Given information section start

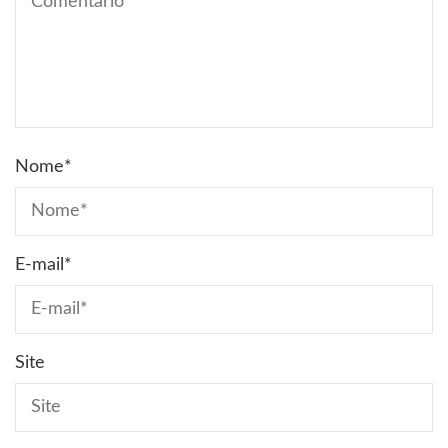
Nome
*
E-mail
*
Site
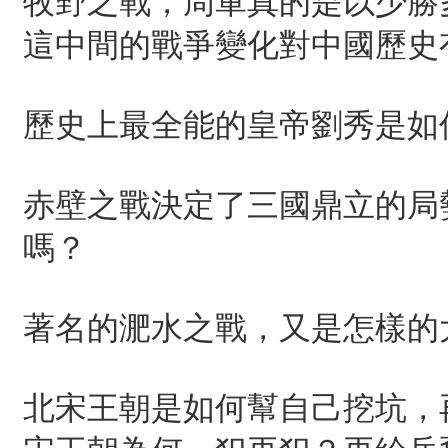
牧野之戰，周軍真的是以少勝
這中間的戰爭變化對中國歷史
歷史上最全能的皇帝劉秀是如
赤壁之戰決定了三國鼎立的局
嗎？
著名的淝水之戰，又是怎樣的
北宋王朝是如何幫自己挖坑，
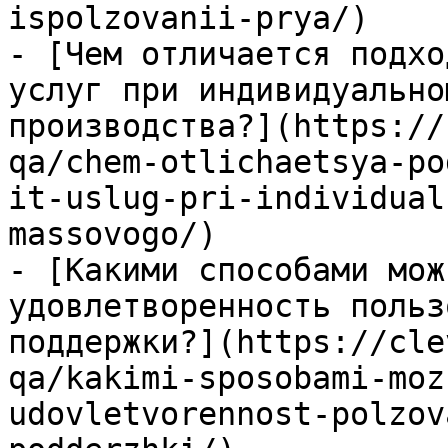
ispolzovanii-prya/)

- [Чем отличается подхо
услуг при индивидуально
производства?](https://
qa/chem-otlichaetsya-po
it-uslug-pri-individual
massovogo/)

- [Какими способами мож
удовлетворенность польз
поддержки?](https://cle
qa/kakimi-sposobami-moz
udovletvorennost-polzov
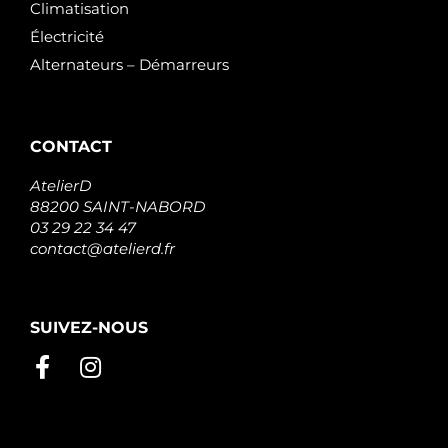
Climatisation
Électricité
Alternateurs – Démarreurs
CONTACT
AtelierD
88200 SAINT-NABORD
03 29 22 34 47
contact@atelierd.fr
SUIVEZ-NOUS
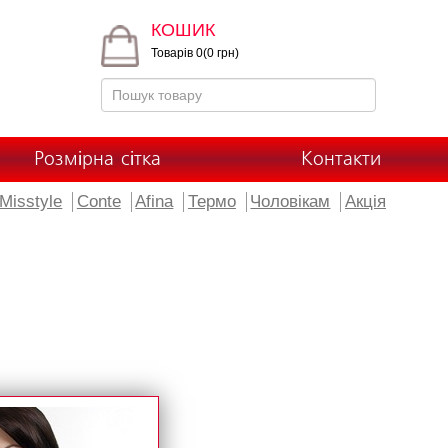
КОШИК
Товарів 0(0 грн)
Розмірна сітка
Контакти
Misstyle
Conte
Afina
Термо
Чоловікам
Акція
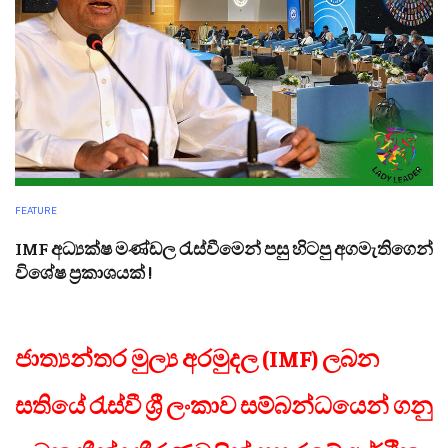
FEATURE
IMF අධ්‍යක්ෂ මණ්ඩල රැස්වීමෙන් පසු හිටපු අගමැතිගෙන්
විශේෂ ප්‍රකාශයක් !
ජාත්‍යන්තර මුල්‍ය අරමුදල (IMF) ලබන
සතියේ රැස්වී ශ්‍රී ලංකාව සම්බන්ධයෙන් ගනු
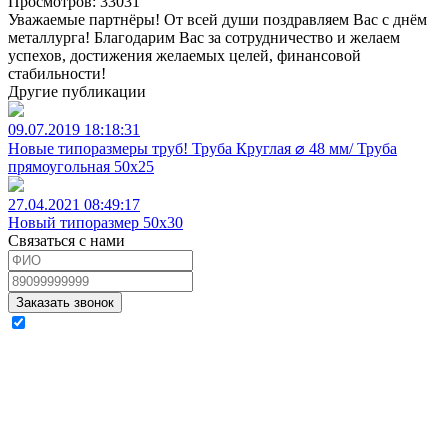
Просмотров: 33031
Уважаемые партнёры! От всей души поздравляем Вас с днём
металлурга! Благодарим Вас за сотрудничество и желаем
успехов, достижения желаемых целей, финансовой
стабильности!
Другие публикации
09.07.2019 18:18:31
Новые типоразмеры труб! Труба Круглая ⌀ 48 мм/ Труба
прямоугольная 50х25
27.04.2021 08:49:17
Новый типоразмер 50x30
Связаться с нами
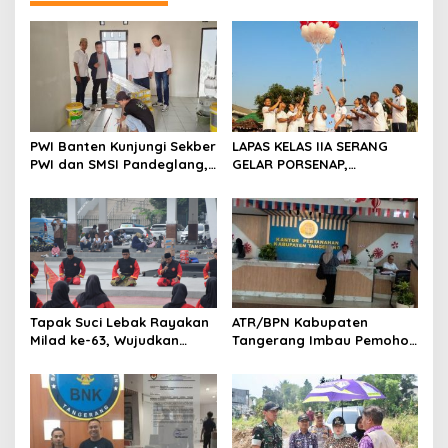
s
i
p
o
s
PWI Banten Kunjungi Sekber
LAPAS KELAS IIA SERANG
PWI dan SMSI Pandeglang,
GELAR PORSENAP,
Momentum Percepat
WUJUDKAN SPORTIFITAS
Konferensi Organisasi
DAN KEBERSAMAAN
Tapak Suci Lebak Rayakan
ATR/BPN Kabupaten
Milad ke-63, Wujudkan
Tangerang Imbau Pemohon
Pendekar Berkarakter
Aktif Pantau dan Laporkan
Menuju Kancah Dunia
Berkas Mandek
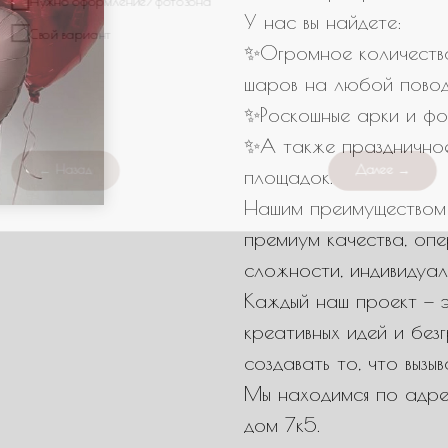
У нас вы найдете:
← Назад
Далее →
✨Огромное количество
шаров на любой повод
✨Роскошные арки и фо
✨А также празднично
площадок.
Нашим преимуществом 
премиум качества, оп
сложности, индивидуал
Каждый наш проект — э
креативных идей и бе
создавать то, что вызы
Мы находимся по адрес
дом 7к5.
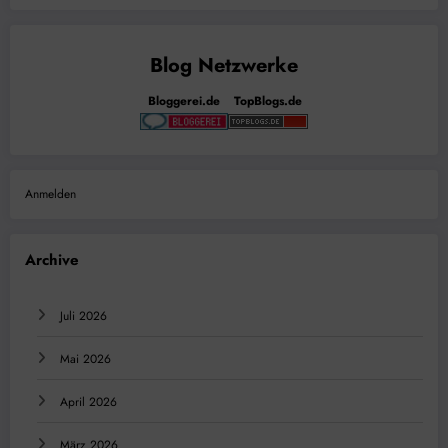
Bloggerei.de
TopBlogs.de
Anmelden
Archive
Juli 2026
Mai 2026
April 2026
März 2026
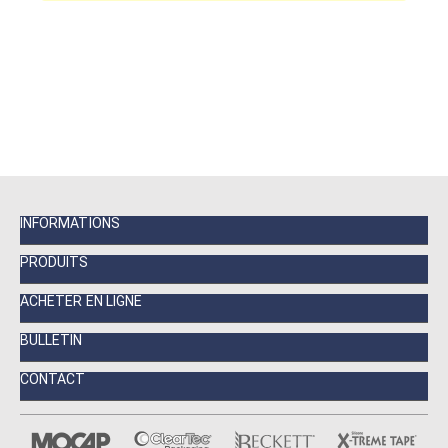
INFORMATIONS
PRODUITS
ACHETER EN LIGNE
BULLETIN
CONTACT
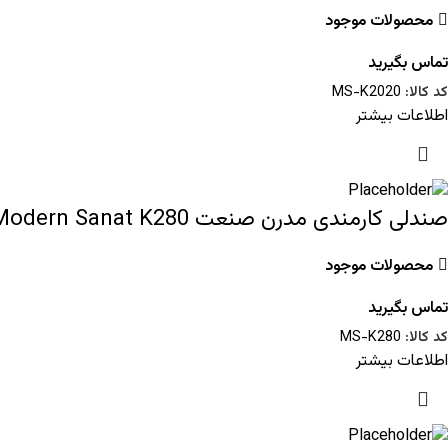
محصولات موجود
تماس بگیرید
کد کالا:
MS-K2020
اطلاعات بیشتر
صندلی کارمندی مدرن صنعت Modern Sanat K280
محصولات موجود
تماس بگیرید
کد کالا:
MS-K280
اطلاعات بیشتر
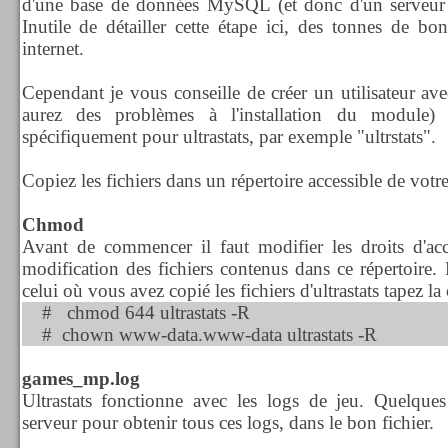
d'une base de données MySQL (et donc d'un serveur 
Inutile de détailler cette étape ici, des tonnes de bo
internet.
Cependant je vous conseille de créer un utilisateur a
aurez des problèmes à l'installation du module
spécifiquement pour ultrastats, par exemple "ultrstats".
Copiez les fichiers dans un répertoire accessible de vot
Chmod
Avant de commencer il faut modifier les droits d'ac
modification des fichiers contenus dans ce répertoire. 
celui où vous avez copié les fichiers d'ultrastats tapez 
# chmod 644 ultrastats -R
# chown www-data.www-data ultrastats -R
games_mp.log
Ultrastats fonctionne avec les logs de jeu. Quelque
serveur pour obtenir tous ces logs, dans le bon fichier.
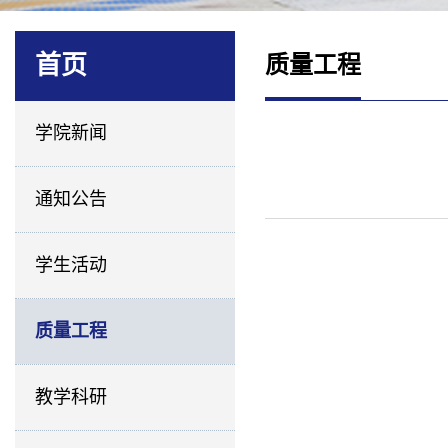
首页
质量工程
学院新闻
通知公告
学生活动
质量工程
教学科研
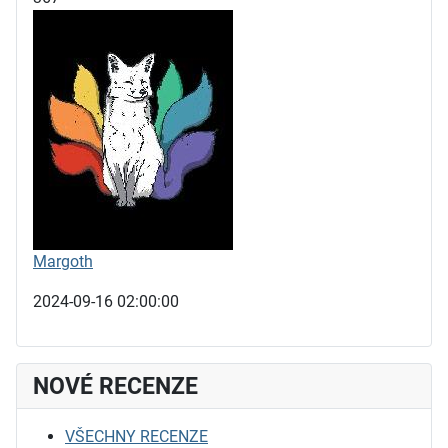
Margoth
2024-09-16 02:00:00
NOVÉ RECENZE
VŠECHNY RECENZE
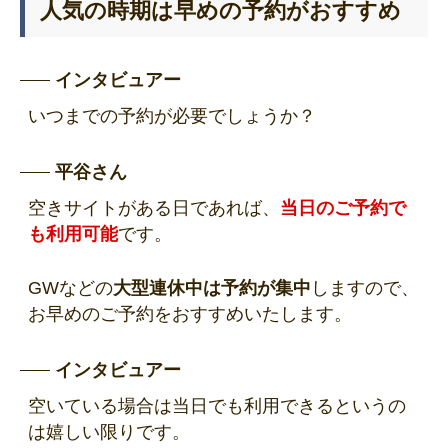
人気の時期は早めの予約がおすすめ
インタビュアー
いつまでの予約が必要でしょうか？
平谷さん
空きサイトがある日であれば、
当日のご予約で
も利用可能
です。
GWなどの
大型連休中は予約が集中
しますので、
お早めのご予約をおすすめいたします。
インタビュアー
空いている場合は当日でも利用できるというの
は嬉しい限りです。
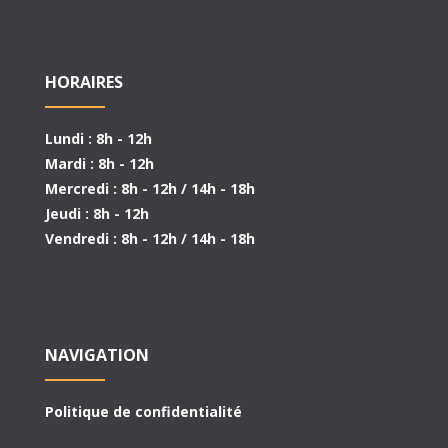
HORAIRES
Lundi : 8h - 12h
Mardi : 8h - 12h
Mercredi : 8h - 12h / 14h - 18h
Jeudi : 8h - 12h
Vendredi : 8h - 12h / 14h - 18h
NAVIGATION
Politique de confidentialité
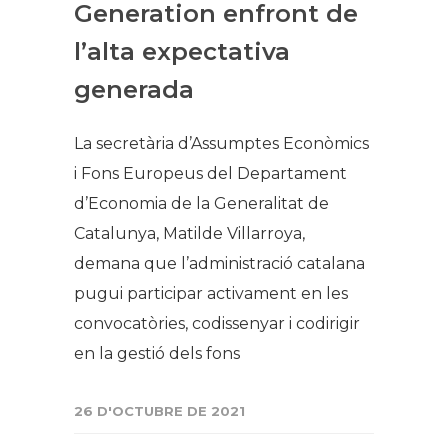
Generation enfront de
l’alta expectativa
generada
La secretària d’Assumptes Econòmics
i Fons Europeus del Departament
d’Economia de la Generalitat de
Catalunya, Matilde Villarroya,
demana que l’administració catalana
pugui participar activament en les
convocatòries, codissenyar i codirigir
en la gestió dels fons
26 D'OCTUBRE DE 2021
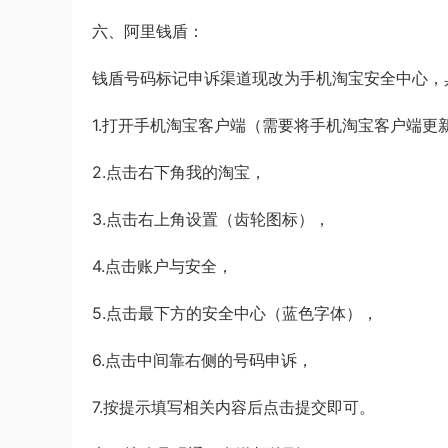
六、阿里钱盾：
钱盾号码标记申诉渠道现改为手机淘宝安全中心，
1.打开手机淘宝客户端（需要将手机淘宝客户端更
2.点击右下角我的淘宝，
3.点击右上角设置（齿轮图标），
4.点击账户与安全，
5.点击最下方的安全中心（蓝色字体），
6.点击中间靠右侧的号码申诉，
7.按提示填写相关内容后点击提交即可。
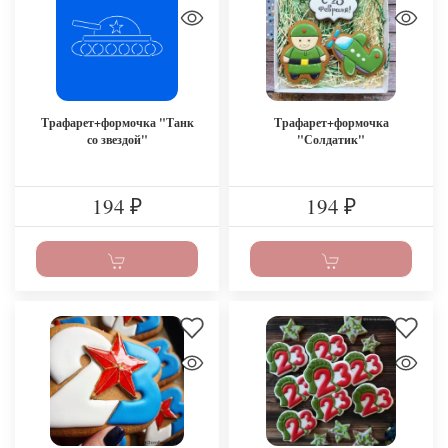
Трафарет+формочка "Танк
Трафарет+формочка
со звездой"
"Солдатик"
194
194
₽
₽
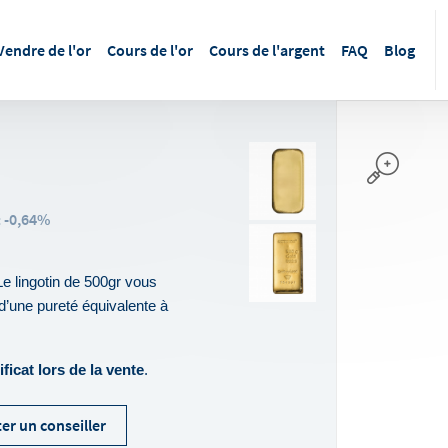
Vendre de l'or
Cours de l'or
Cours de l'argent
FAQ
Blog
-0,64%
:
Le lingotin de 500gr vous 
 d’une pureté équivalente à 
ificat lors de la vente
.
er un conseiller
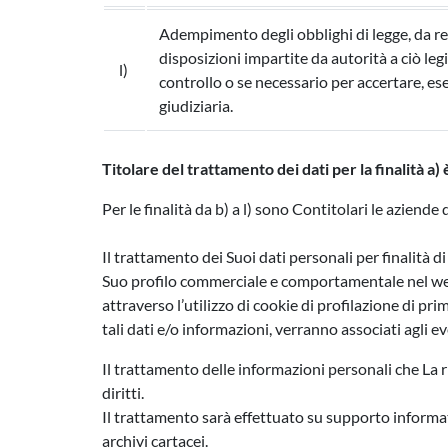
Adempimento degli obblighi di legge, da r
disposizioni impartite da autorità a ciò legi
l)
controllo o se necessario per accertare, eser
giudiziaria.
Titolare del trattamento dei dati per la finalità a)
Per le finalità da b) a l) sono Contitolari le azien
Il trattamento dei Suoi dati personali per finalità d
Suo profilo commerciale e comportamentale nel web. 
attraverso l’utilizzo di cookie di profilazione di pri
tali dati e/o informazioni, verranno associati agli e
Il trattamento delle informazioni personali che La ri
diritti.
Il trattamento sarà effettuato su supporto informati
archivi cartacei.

Given information section end

• Exercise details
For this exercise, retype exactly, and only, the lines from the line with "pugui participar activament en les" through the last line of the material above, both included. Pictures stay out.

• Exercise output
pugui participar activament en les
convocatòries, codissenyar i codirigir
en la gestió dels fons
26 D'OCTUBRE DE 2021
六、阿里钱盾：
钱盾号码标记申诉渠道现改为手机淘宝安全中心，
1.打开手机淘宝客户端（需要将手机淘宝客户端更
2.点击右下角我的淘宝，
3.点击右上角设置（齿轮图标），
4.点击账户与安全，
5.点击最下方的安全中心（蓝色字体），
6.点击中间靠右侧的号码申诉，
7.按提示填写相关内容后点击提交即可。
Трафарет+формочка "Танк
Трафарет+формочка
со звездой"
"Солдатик"
194
194
₽
₽
Vendre de l'or
Cours de l'or
Cours de l'argent
FAQ
Blog
-0,64%
:
Le lingotin de 500gr vous 
 d’une pureté équivalente à 
ificat lors de la vente
.
er un conseiller
Adempimento degli obblighi di legge, da r
disposizioni impartite da autorità a ciò legi
l)
controllo o se necessario per accertare, eser
giudiziaria.
Titolare del trattamento dei dati per la finalità a)
Per le finalità da b) a l) sono Contitolari le azien
Il trattamento dei Suoi dati personali per finalità d
Suo profilo commerciale e comportamentale nel web. 
attraverso l’utilizzo di cookie di profilazione di pri
tali dati e/o informazioni, verranno associati agli e
Il trattamento delle informazioni personali che La ri
diritti.
Il trattamento sarà effettuato su supporto informati
archivi cartacei.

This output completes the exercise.